Différents chantiers pilotes de rénovation de bâtiments publics ont par ailleurs été menés, misant sur les propriétés thermiques et d'absorption phonique de laine. Comme pour les fils issus de la race Est à laine, des tests et des caractérisations en laboratoire ont été réalisés en collaboration avec le Cetelor en vue de créer des panneaux isolants. Sept établissements de Lorraine ont ainsi déjà été rénovés avec l’équivalent de 12 tonnes de laine. A l’avenir, cette activité sera poursuivie par la coopérative Mos-laine présentée plus haut, qui proposera à la fois des panneaux isolants et de la laine en vrac à souffler. Parmi les chantiers réalisés : l’isolation de la salle des fêtes de la commune de Mandres-aux-Quatre-Tours [54]. Ce projet a été réalisé en partenariat avec le CAUE de Meurthe-et-Moselle [Conseil d'Architecture, d'Urbanisme et de l’Environnement], sous la maîtrise d’œuvre d’un architecte local spécialisé dans l’éco-rénovation, et avec le concours d’entreprises du bâtiment de la région.

Le design au service de la matière

En 2018, alors que le Collectif Tricolor prenait naissance, le PNR Lorraine faisait appel à une designeuse nancéienne, Céline Lhuillier, dans le but d’inviter des artisans de la Grande Région à se réapproprier la laine et à concevoir une collection de produits représentant la diversité de ses propriétés intrinsèques. Cette initiative s’inscrit dans la volonté de la part du Parc de nouer des partenariats durables avec les éleveurs et les transformateurs, et de mettre en place un lien de proximité « de la bergerie à l’atelier ».

La laine chez nos voisins

Il est enfin important de souligner que l’ensemble de ces projets a pu être réalisé grâce à l’accompagnement et l’expertise laine amenée par la Belgique, grâce au partenariat avec l’association Filière laine, qui œuvre à la sensibilisation et à la promotion de la laine, ses produits et ses métiers. [2] Création de richesses, échanges de compétences, et diversification des échelles, tels sont les résultats des projets de coopération menés par le Parc naturel régional de Lorraine.

 

Plus d’infos sur le site du Parc Naturel Régional Lorraine https://www.pnr-lorraine.com/agir/les-actions-du-parc/economie-de-proximite/programme-de-cooperation-europeen-defi-laine/

… et sur le site de la Fédération des Parcs naturels régionaux de France https://www.parcs-naturels-regionaux.fr/les-enjeux/agriculture-et-alimentation/tricolor-un-collectif-pour-la-renaissance-de-la-laine-en?fbclid=IwAR1LnTer2CwwgSbkZA_q0POevBg0X2qUlZas8k9DwyPPMg4KxTzBSNmP-hY

Notes

[1] Chacun aura sans doute remarqué l’absence de l’Alsace dans cette grande famille du quart nord-est de la France… En effet, les découpages administratifs amènent les projets à sortir des logiques territoriales.
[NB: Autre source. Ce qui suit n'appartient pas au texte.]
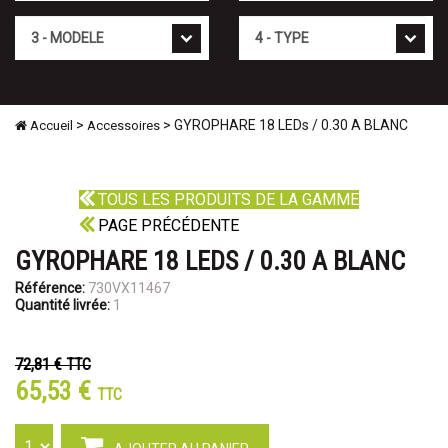
Mod�le
Type
>
> GYROPHARE 18 LEDs / 0.30 A BLANC
Accueil
Accessoires
TOUS LES PRODUITS DE LA GAMME
PAGE PRÉCÉDENTE
GYROPHARE 18 LEDS / 0.30 A BLANC
Référence:
730VX11467
Quantité livrée:
1
72,81 €
TTC
65,53 €
TTC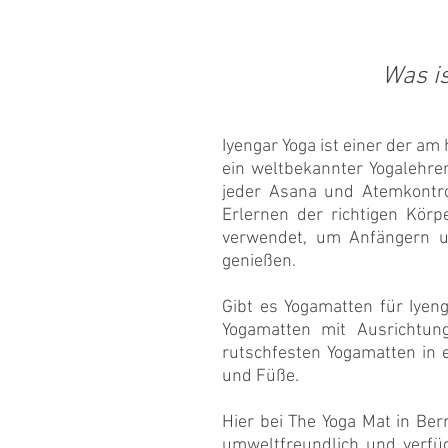
Was i
Iyengar Yoga ist einer der am
ein weltbekannter Yogalehrer
jeder Asana und Atemkontro
Erlernen der richtigen Kör
verwendet, um Anfängern un
genießen.
Gibt es Yogamatten für Iyeng
Yogamatten mit Ausrichtun
rutschfesten Yogamatten in e
und Füße.
Hier bei The Yoga Mat in Ber
umweltfreundlich und verfüg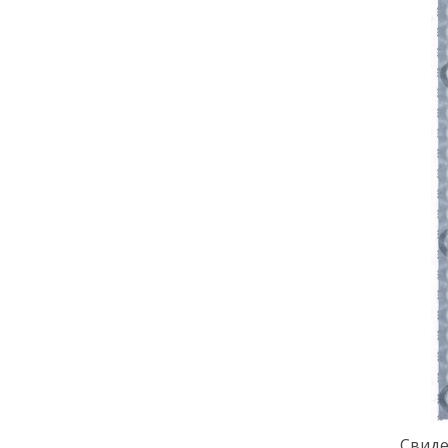
Свиде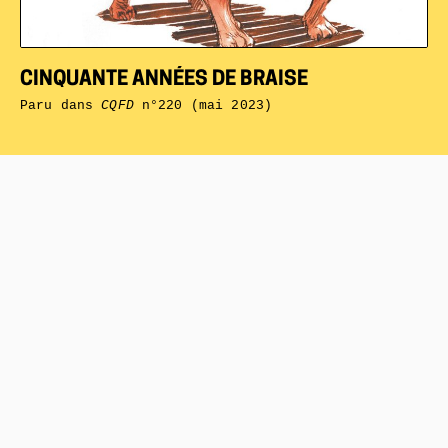
CINQUANTE ANNÉES DE BRAISE
Paru dans
CQFD
n°220 (mai 2023)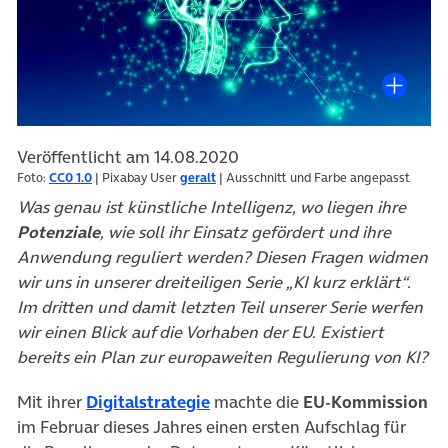
Veröffentlicht am 14.08.2020
Foto:
CC0 1.0
| Pixabay User
geralt
| Ausschnitt und Farbe angepasst
Was genau ist künstliche Intelligenz, wo liegen ihre
Potenziale
, wie soll ihr Einsatz gefördert und ihre
Anwendung reguliert werden? Diesen Fragen widmen
wir uns in unserer dreiteiligen Serie „KI kurz erklärt“.
Im dritten und damit letzten Teil unserer Serie werfen
wir einen Blick auf die Vorhaben der EU. Existiert
bereits ein Plan zur europaweiten Regulierung von KI?
(öffnet in neuem Tab)
Mit ihrer
Digitalstrategie
machte die
EU-Kommission
im Februar dieses Jahres einen ersten Aufschlag für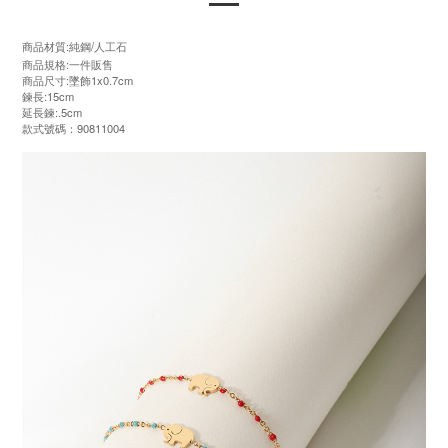
商品材質:純鋼/人工石
商品規格:一件販售
商品尺寸:墜飾1x0.7cm
鍊長:15cm
延長鍊:.5cm
款式號碼：90811004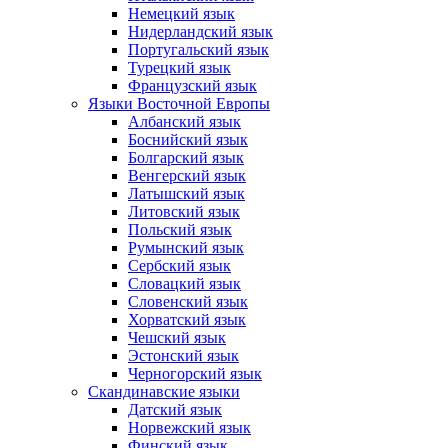
Немецкий язык
Нидерландский язык
Португальский язык
Турецкий язык
Французский язык
Языки Восточной Европы
Албанский язык
Боснийский язык
Болгарский язык
Венгерский язык
Латышский язык
Литовский язык
Польский язык
Румынский язык
Сербский язык
Словацкий язык
Словенский язык
Хорватский язык
Чешский язык
Эстонский язык
Черногорский язык
Скандинавские языки
Датский язык
Норвежский язык
Финский язык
Ainsi, la région Grand Est n’appartient pas à la Grande Région, seule la Lorraine est rattachée à ce territoire de coopération. L’Alsace de son côté travaille plus avec les Allemands, et la Champagne-Ardennes avec la Belgique flamande. 
On compte de plus six parcs naturels régionaux dans le Grand Est : le Parc de Lorraine, le Parc des Ballons des Vosges et le Parc des Vosges du Nord à cheval avec l’Alsace. La Champagne-Ardennes comprend le Parc des Ardennes, celui de la montagne de Reims et le Parc de la Forêt d’Orient.

[2] Il faut savoir que la Belgique, ou plutôt les Flandres, dès le XIIe siècle, sont l’un des principaux centres européens de commerce et de transformation de laine. Jusqu’au XIVe siècle, l’industrie textile demeurera la seule industrie du territoire et deviendra un pôle mondial d’échange et de production entre le XIVe et le XIXe siècle, avant de sombrer face à la concurrence du coton, des fibres synthétiques et de la délocalisation du marché et des activités vers les pays émergents. 
Pour en savoir plus : Koller E. Franck. « Bruges et le commerce médiéval, anglo-flamand, de la laine dans une perspective géographique. », dans : Norois, n°92, 1976. pp. 604-610.